Ik heb altijd in Rotterdam gewoond. Op twee jaar na: van mijn 12de tot mijn 14de woonde ik in Suriname. Mijn ouders zijn op een gegeven moment gescheiden en mijn moeder, die voor mijn vader naar Nederland was gekomen, besloot terug te gaan naar Suriname en nam ons drie kleintjes mee. Ik denk met een goed gevoel terug aan die tijd, hoewel het op het moment zelf niet makkelijk was, met al mijn vriendinnetjes die in Rotterdam bleven. Toch denk ik dat mijn emotionele ontwikkeling juist toen heel snel is gegaan, omdat de dingen niet meer zo vanzelfsprekend waren.
Je vertelt zo liefdevol over je ouders en je jeugd. Hoe was het voor jou dat ze uit elkaar gingen?
Moeilijk, al heb ik weinig herinneringen aan de periode dat het minder ging. Ik ben daar van weggehouden. Wat ik wel weet, is dat ik uit liefde geboren ben. Een liefdesbaby. Toen mijn ouders uit elkaar gingen, werd dat ineens onderdeel van mijn identiteit. Dat mijn ouders waren gescheiden, kreeg een betekenis in de zin van dat ik vragen kreeg als: ‘ken je je vader wel’ én: ‘woonden je ouders bij elkaar?’ Opeens was ik ‘zo’n Surinaams kind’. Zo’n kind dat haar vader niet kent, in de categorie ‘zo gaat dat bij jullie’. Ik merk dat ik me daar tot de dag van vandaag bewust van ben.

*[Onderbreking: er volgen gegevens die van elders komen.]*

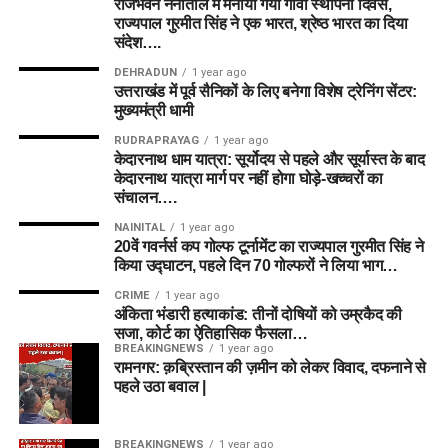
राजभवन नैनीताल में मनाया गया गोवा स्थापना दिवस,
राज्यपाल गुरमीत सिंह ने एक भारत, श्रेष्ठ भारत का दिया
संदेश….
DEHRADUN
1 year ago
उत्तराखंड में पूर्व सैनिकों के लिए बनेगा विशेष ट्रेनिंग सेंटर:
मुख्यमंत्री धामी
RUDRAPRAYAG
1 year ago
केदारनाथ धाम यात्रा: सूर्योदय से पहले और सूर्यास्त के बाद
केदारनाथ यात्रा मार्ग पर नहीं होगा घोड़े-खच्चरों का
संचालन….
NAINITAL
1 year ago
20वें गवर्नर्स कप गोल्फ टूर्नामेंट का राज्यपाल गुरमीत सिंह ने
किया उद्घाटन, पहले दिन 70 गोल्फरों ने लिया भाग…
CRIME
1 year ago
अंकिता भंडारी हत्याकांड: तीनों दोषियों को उम्रकैद की
सजा, कोर्ट का ऐतिहासिक फैसला…
BREAKINGNEWS
1 year ago
रामनगर: क़ब्रिस्तान की ज़मीन को लेकर विवाद, दफनाने से
पहले उठा बवाल |
BREAKINGNEWS
1 year ago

Daarom zei ik net denk ik zo nadrukkelijk dat mijn moeders eerste echtgenoot is overleden. Blijkbaar voel ik dan toch dat ik de gezinssituatie moet verklaren.

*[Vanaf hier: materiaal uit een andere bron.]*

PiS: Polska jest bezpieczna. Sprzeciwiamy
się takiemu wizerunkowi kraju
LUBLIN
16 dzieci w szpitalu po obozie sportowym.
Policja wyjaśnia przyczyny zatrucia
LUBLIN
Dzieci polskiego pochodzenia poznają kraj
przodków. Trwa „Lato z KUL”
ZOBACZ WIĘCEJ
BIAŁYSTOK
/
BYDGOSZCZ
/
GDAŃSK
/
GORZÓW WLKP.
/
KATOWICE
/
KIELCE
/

Je moeder is toch weer naar Nederland gegaan.
Dat deed ze voor ons, denk ik. Suriname was toch een tweede wereldland, waar de stroom uitviel en niets vanzelf ging. Bij mijn terugkomst heb ik wel een klein trauma opgelopen. Ik zat in Suriname op een privéschool, deed vwo. In Rotterdam werd ik met goed tussenrapport overgeplaatst naar de havo. Dat heb ik heel erg gevonden. Een docent zei: ‘Ik ken die school niet, ik zet je op havo’. Ik weet nog dat ik daar zat, tussen mijn ouders in, en dat ze alleen maar knikten. Ik dacht: maar dat kan toch niet?! Hij had wel beloofd dat hij me zou testen en dan nog eens zou kijken. Toen ik na drie weken ging informeren wanneer die test eens kwam, kreeg ik te horen dat meneer Beck – (Beck, met ck, heb je dat?) met pensioen was. Ik heb jarenlang gedacht dat ik niet slim genoeg was. Pas toen ik mijn hbo-diploma haalde, ging dat écht over. Het is toch eigenlijk te gek voor woorden, dat één persoon op zo’n manier je levensloop kan beïnvloeden? Maar goed: what doesn't kill you, makes you stronger.
Wat heb je gestudeerd?
Maatschappelijk werk en dienstverlening. Ik ben eigenlijk social worker. Ik wilde mensen helpen. Ik dacht toen ik eraan begon dat ik in het walhalla terecht zou komen, maar toen ik er zat, viel het zo tegen. Bij een sociale opleiding denk je toch dat het erom gaat hoe je mensen kunt helpen. Maar in de opleiding lag de nadruk op: hoe kunnen we mensen zo snel mogelijk wegsturen, zodat het zo min mogelijk geld kost. Zo naar, het was net een fabriek. Ik wilde iets doen waar ik blij van werd. En waarmee ik andere mensen blij kon maken.
Toen werd je actrice.
Ik kwam toch weer terug bij iets wat ik vroeger als kind al leuk had gevonden: met bewust ingezet gedrag mensen blij maken. Zoals ik vroeger deed, als we met het hele gezin bij elkaar waren.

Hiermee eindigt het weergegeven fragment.